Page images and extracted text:
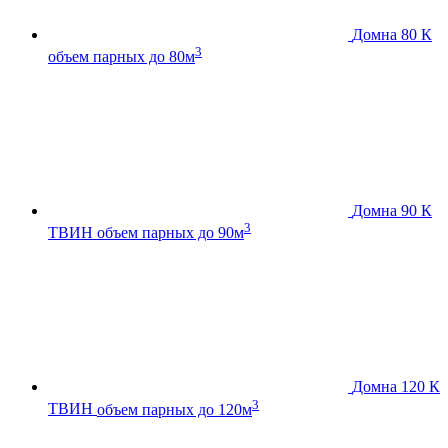
Домна 80 К
3
объем парных до 80м
Домна 90 К
3
ТВИН
объем парных до 90м
Домна 120 К
3
ТВИН
объем парных до 120м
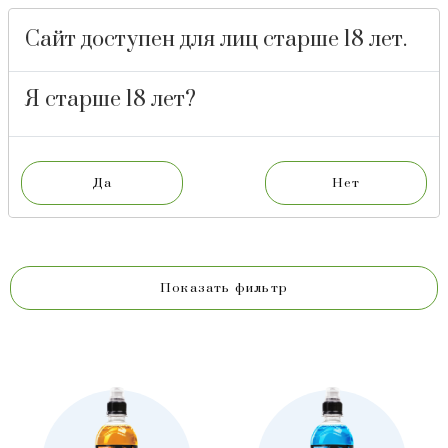
Сайт доступен для лиц старше 18 лет.
БАРНАУЛЬСКИЙ
ПИВОВАРЕННЫЙ
ЗАВОД
Я старше 18 лет?
ИЗОТОНИК
ИЗОТОНИКИ
Показать фильтр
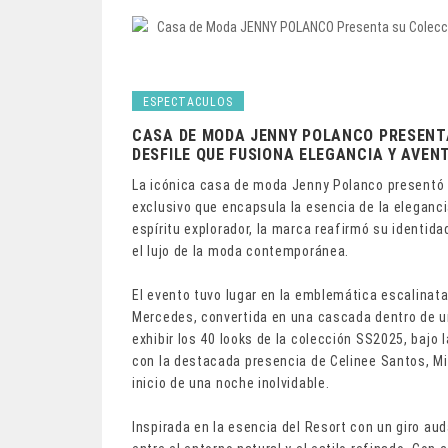
ESPECTACULOS
CASA DE MODA JENNY POLANCO PRESENTA
DESFILE QUE FUSIONA ELEGANCIA Y AVEN
La icónica casa de moda Jenny Polanco presentó 
exclusivo que encapsula la esencia de la eleganci
espíritu explorador, la marca reafirmó su identid
el lujo de la moda contemporánea.
El evento tuvo lugar en la emblemática escalinata 
Mercedes, convertida en una cascada dentro de un
exhibir los 40 looks de la colección SS2025, bajo
con la destacada presencia de Celinee Santos, M
inicio de una noche inolvidable.
Inspirada en la esencia del Resort con un giro aud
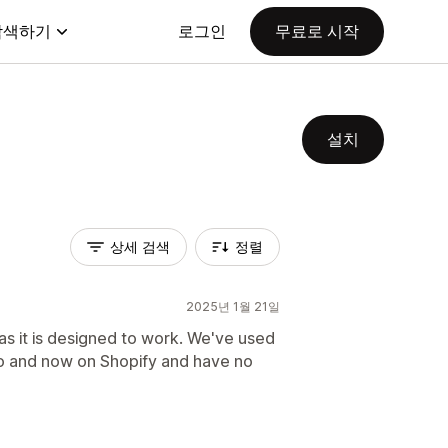
탐색하기
로그인
무료로 시작
설치
상세 검색
정렬
2025년 1월 21일
as it is designed to work. We've used
 and now on Shopify and have no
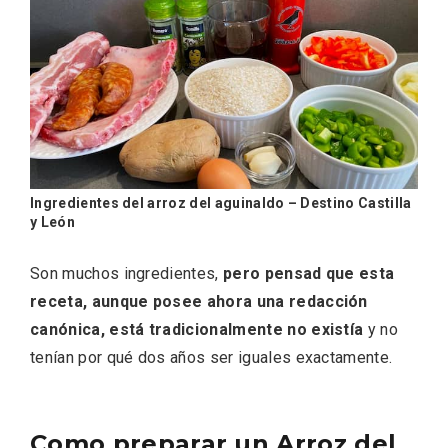
Ingredientes del arroz del aguinaldo – Destino Castilla
y León
Conciertos gratuitos del coro Wetherby
Son muchos ingredientes,
pero pensad que esta
Preparatory School en Ávila y Salamanca
receta, aunque posee ahora una redacción
canónica, está tradicionalmente no existía
y no
tenían por qué dos años ser iguales exactamente.
Como preparar un Arroz del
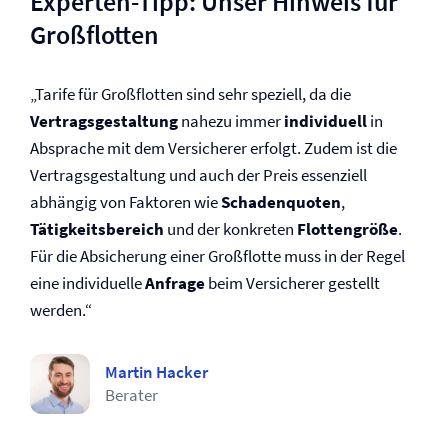
Experten-Tipp: Unser Hinweis für
Großflotten
„Tarife für Großflotten sind sehr speziell, da die
Vertragsgestaltung
nahezu immer
individuell
in
Absprache mit dem Versicherer erfolgt. Zudem ist die
Vertragsgestaltung und auch der Preis essenziell
abhängig von Faktoren wie
Schadenquoten
,
Tätigkeitsbereich
und der konkreten
Flottengröße
.
Für die Absicherung einer Großflotte muss in der Regel
eine individuelle
Anfrage
beim Versicherer gestellt
werden.“
Martin Hacker
Berater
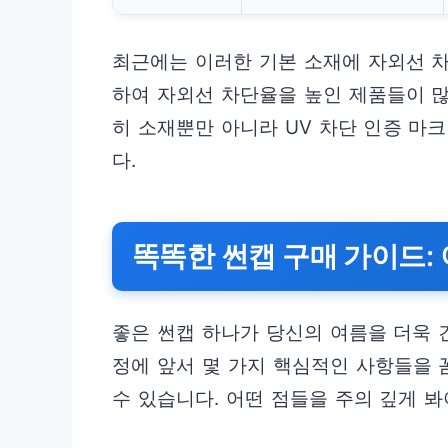
최근에는 이러한 기본 소재에 자외선 차
하여 자외선 차단율을 높인 제품들이 많
히 소재뿐만 아니라 UV 차단 인증 마크
다.
똑똑한 썬캡 구매 가이드:
좋은 썬캡 하나가 당신의 여름을 더욱 
정에 앞서 몇 가지 핵심적인 사항들을
수 있습니다. 어떤 점들을 주의 깊게 봐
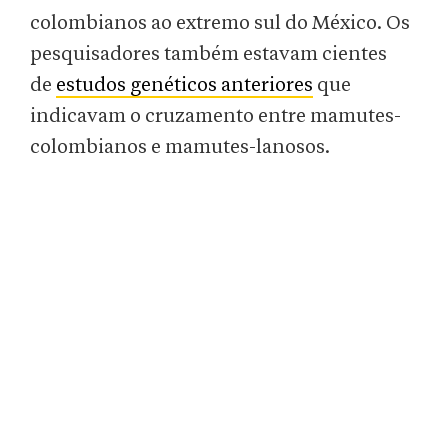
colombianos ao extremo sul do México. Os
pesquisadores também estavam cientes
de
estudos genéticos anteriores
que
indicavam o cruzamento entre mamutes-
colombianos e mamutes-lanosos.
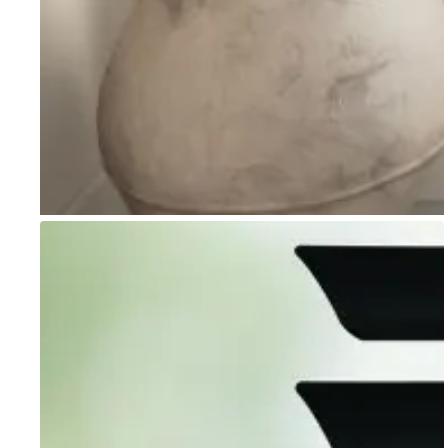
Go to item 1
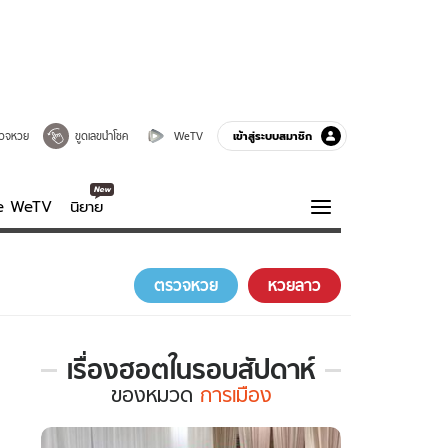
เข้าสู่ระบบสมาชิก
วจหวย
ขูดเลขนำโชค
WeTV
ve WeTV
นิยาย
รบรส
ความรู้รอบตัว
ตรวจหวย
หวยลาว
ฮาวทู
กูรู-รอบรู้
เรื่องฮอตในรอบสัปดาห์
เรื่อง
ของ
หมวด
การเมือง
ฮอต
ใน
รอบ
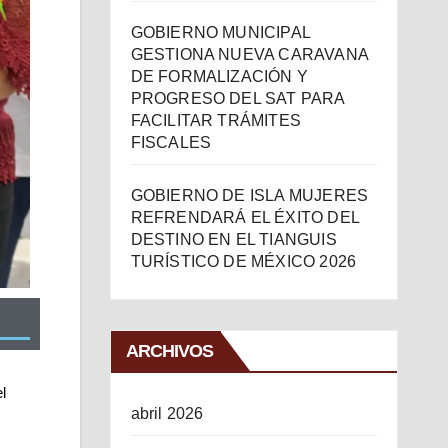
GOBIERNO MUNICIPAL
GESTIONA NUEVA CARAVANA
DE FORMALIZACIÓN Y
PROGRESO DEL SAT PARA
FACILITAR TRÁMITES
FISCALES
GOBIERNO DE ISLA MUJERES
REFRENDARÁ EL ÉXITO DEL
DESTINO EN EL TIANGUIS
TURÍSTICO DE MÉXICO 2026
ARCHIVOS
 
abril 2026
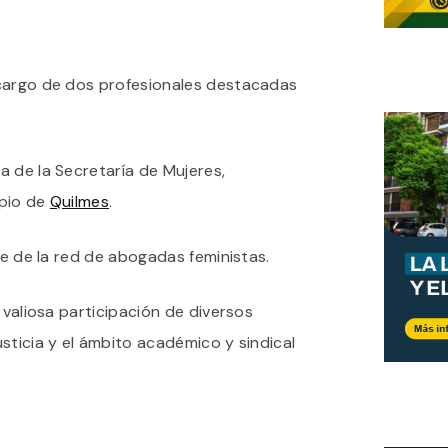
 cargo de dos profesionales destacadas
 de la Secretaría de Mujeres,
ipio de
Quilmes
.
te de la red de abogadas feministas.
 valiosa participación de diversos
sticia y el ámbito académico y sindical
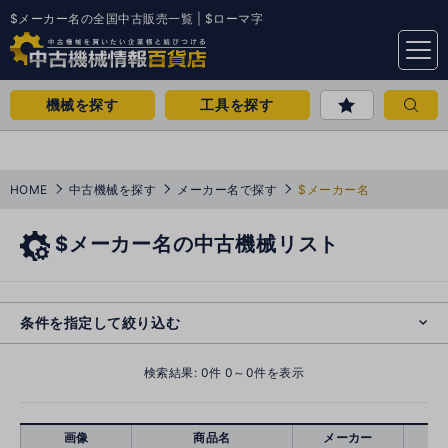
$メーカー名の全国中古販売一覧 | $ローマ字
menu
機械を探す
工具を探す
HOME
中古機械を探す
メーカー名で探す
$メーカー名
$メーカー名の中古機械リスト
e
s
o
cl
条件を指定して絞り込む
検索結果:
0
件 0～0件を表示
画像
商品名
メーカー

■ **Exercise details**: An exact retyping of each record, with no pictures, is the answer required.

■ **Worked solution**:
Домна 80 К
3
объем парных до 80м
Домна 90 К
3
ТВИН
объем парных до 90м
Домна 120 К
3
ТВИН
объем парных до 120м
Сайт доступен для лиц старше 18 лет.
БАРНАУЛЬСКИЙ
ПИВОВАРЕННЫЙ
ЗАВОД
Я старше 18 лет?
ИЗОТОНИК
ИЗОТОНИКИ
Показать фильтр
ESPECTACULOS
CASA DE MODA JENNY POLANCO PRESENTA
DESFILE QUE FUSIONA ELEGANCIA Y AVEN
La icónica casa de moda Jenny Polanco presentó 
exclusivo que encapsula la esencia de la eleganci
espíritu explorador, la marca reafirmó su identid
el lujo de la moda contemporánea.
El evento tuvo lugar en la emblemática escalinata 
Mercedes, convertida en una cascada dentro de un
exhibir los 40 looks de la colección SS2025, bajo
con la destacada presencia de Celinee Santos, M
inicio de una noche inolvidable.
Inspirada en la esencia del Resort con un giro aud
탐색하기
로그인
무료로 시작
설치
상세 검색
정렬
2025년 1월 21일
as it is designed to work. We've used
 and now on Shopify and have no
Ingredientes del arroz del aguinaldo – Destino Castilla
y León
Conciertos gratuitos del coro Wetherby
Son muchos ingredientes,
pero pensad que esta
Preparatory School en Ávila y Salamanca
receta, aunque posee ahora una redacción
canónica, está tradicionalmente no existía
y no
tenían por qué dos años ser iguales exactamente.
Como preparar un Arroz del
Experten-Tipp: Unser Hinweis für
Großflotten
„Tarife für Großflotten sind sehr speziell, da die
Vertragsgestaltung
nahezu immer
individuell
in
Absprache mit dem Versicherer erfolgt. Zudem ist die
Vertragsgestaltung und auch der Preis essenziell
abhängig von Faktoren wie
Schadenquoten
,
Tätigkeitsbereich
und der konkreten
Flottengröße
.
Für die Absicherung einer Großflotte muss in der Regel
eine individuelle
Anfrage
beim Versicherer gestellt
werden.“
Martin Hacker
Berater
최근에는 이러한 기본 소재에 자외선 차
하여 자외선 차단율을 높인 제품들이 많
히 소재뿐만 아니라 UV 차단 인증 마크
다.
똑똑한 썬캡 구매 가이드:
좋은 썬캡 하나가 당신의 여름을 더욱 
정에 앞서 몇 가지 핵심적인 사항들을
수 있습니다. 어떤 점들을 주의 깊게 봐
colombianos ao extremo sul do México. Os
pesquisadores também estavam cientes
de
estudos genéticos anteriores
que
indicavam o cruzamento entre mamutes-
colombianos e mamutes-lanosos.
Go to item 1
เข้าสู่ระบบสมาชิก
วจหวย
ขูดเลขนำโชค
WeTV
ve WeTV
นิยาย
รบรส
ความรู้รอบตัว
ตรวจหวย
หวยลาว
ฮาวทู
กูรู-รอบรู้
เรื่องฮอตในรอบสัปดาห์
เรื่อง
ของ
หมวด
การเมือง
ฮอต
ใน
รอบ
GOBIERNO MUNICIPAL
GESTIONA NUEVA CARAVANA
DE FORMALIZACIÓN Y
PROGRESO DEL SAT PARA
FACILITAR TRÁMITES
FISCALES
GOBIERNO DE ISLA MUJERES
REFRENDARÁ EL ÉXITO DEL
DESTINO EN EL TIANGUIS
TURÍSTICO DE MÉXICO 2026
ARCHIVOS
 
abril 2026
 cargo de dos profesionales destacadas
 de la Secretaría de Mujeres,
ipio de
Quilmes
.
te de la red de abogadas feministas.
 valiosa participación de diversos
sticia y el ámbito académico y sindical
$メーカー名の全国中古販売一覧 | $ローマ字
menu
機械を探す
工具を探す
HOME
中古機械を探す
メーカー名で探す
$メーカー名
$メーカー名の中古機械リスト
e
s
o
cl
条件を指定して絞り込む
検索結果:
0
件 0～0件を表示
画像
商品名
メーカー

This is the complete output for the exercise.